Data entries

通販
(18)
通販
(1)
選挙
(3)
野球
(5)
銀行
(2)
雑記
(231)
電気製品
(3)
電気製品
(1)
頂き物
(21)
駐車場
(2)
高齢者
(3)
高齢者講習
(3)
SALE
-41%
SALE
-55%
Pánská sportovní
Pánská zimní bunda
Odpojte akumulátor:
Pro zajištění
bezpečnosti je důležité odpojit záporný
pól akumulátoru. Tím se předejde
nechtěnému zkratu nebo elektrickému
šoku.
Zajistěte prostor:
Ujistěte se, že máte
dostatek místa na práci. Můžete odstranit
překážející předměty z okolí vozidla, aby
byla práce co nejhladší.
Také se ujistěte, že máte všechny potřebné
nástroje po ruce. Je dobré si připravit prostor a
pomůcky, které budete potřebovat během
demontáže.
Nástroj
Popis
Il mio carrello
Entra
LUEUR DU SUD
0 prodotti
...
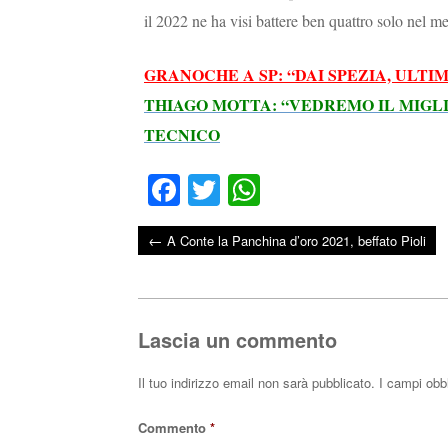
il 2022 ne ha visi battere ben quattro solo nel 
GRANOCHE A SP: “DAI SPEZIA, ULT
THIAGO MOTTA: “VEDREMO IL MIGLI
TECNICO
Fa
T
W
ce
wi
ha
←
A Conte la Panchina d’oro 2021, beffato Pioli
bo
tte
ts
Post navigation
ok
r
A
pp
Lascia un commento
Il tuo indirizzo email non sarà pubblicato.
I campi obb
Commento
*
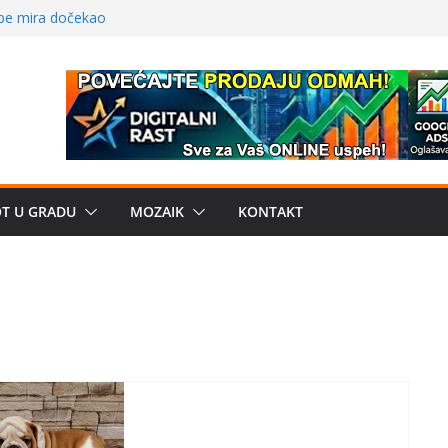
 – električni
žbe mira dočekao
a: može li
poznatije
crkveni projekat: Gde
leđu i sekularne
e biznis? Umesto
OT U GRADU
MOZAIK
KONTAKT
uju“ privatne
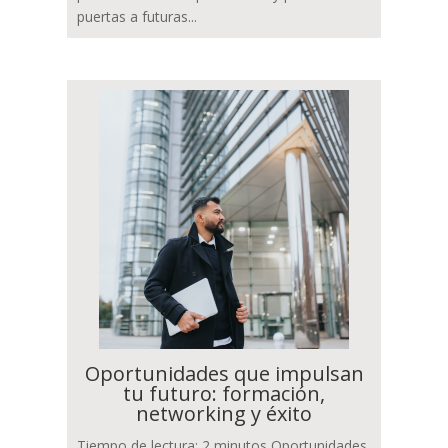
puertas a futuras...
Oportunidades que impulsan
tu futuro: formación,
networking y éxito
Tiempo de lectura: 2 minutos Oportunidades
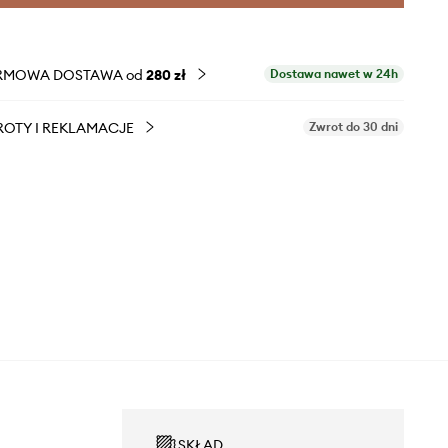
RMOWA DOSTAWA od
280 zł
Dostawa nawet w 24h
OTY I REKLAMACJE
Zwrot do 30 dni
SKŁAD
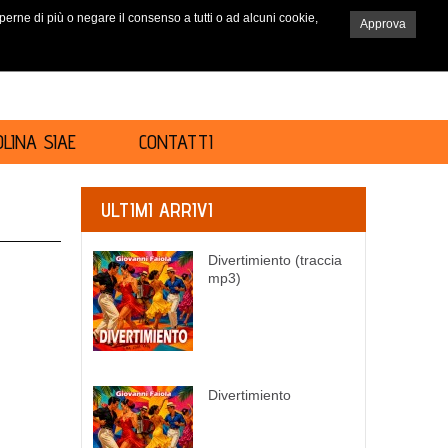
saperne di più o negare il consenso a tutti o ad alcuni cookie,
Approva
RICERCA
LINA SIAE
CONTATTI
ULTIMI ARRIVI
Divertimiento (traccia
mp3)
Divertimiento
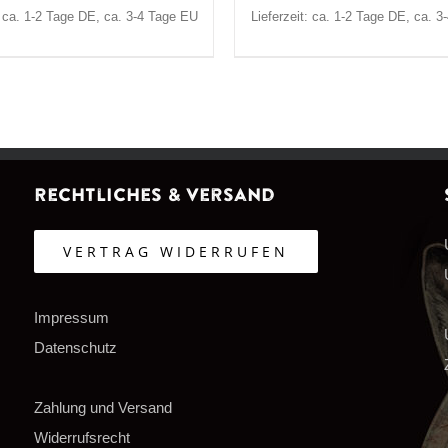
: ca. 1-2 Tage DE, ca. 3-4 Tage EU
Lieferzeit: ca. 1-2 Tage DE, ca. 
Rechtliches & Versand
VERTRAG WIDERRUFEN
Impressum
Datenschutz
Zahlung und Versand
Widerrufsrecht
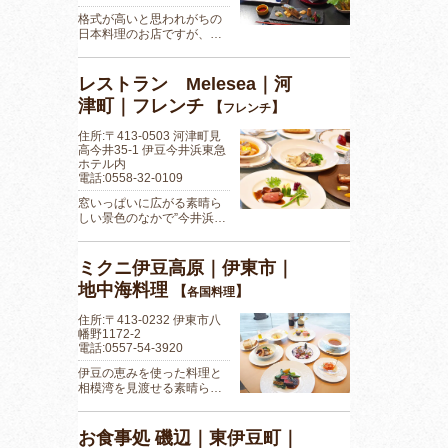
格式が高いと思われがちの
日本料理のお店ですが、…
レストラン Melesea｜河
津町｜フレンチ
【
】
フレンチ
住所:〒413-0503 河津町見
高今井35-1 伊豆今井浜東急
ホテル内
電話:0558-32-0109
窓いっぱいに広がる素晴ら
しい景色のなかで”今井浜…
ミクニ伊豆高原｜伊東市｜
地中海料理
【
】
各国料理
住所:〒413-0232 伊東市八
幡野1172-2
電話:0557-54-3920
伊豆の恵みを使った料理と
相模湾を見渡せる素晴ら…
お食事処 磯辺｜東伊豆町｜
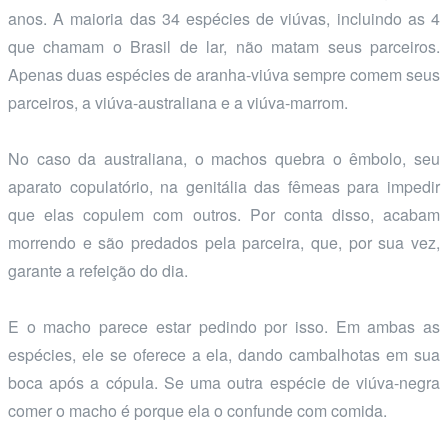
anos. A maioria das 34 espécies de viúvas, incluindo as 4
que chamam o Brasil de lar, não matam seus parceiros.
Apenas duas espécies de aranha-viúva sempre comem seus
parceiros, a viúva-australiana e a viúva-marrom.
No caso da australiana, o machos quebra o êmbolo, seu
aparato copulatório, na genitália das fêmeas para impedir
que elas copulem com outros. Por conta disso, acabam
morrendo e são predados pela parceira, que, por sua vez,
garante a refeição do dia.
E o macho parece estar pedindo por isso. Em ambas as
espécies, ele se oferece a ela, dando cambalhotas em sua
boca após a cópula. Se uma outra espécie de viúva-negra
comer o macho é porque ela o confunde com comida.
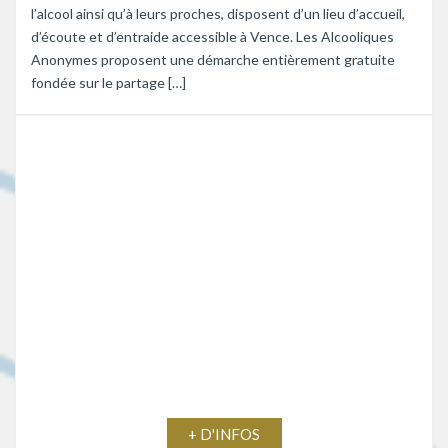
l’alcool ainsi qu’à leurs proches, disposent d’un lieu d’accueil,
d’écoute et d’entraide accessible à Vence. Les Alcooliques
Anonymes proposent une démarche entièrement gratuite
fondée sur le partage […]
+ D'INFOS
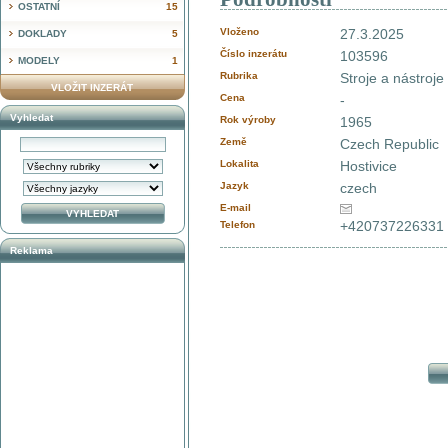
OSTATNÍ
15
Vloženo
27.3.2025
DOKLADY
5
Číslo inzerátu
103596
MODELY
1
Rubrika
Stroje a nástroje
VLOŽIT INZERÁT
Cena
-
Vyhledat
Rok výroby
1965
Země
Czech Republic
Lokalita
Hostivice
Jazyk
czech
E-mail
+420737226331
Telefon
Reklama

**What to work on:**
Every line above from the one with "格式が高いと思われがちの" down to the one with "Apenas duas espécies" must be written out exactly, and no picture may appear.

**Output of the exercise:**
格式が高いと思われがちの
日本料理のお店ですが、…
レストラン Melesea｜河
津町｜フレンチ
【
】
フレンチ
住所:〒413-0503 河津町見
高今井35-1 伊豆今井浜東急
ホテル内
電話:0558-32-0109
窓いっぱいに広がる素晴ら
しい景色のなかで”今井浜…
ミクニ伊豆高原｜伊東市｜
地中海料理
【
】
各国料理
住所:〒413-0232 伊東市八
幡野1172-2
電話:0557-54-3920
伊豆の恵みを使った料理と
相模湾を見渡せる素晴ら…
お食事処 磯辺｜東伊豆町｜
anos. A maioria das 34 espécies de viúvas, incluindo as 4
que chamam o Brasil de lar, não matam seus parceiros.
Apenas duas espécies de aranha-viúva sempre comem seus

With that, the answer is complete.